• Problem to solve
An exact transcription is needed, starting with the line that contains "all-inclusive luxury resort" and ending with the last line of the records.

• Input material
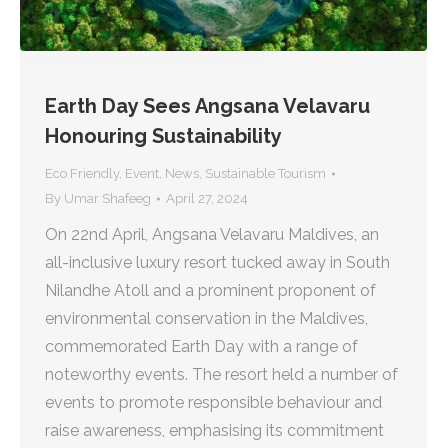
Earth Day Sees Angsana Velavaru
Honouring Sustainability
Eco Friendly
,
Event
,
News
,
Sustainable Tourism
By
Umar Shafeeg
April 27, 2024
On 22nd April, Angsana Velavaru Maldives, an
all-inclusive luxury resort tucked away in South
Nilandhe Atoll and a prominent proponent of
environmental conservation in the Maldives,
commemorated Earth Day with a range of
noteworthy events. The resort held a number of
events to promote responsible behaviour and
raise awareness, emphasising its commitment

• Response to this task
all-inclusive luxury resort tucked away in South
Nilandhe Atoll and a prominent proponent of
environmental conservation in the Maldives,
commemorated Earth Day with a range of
noteworthy events. The resort held a number of
events to promote responsible behaviour and
raise awareness, emphasising its commitment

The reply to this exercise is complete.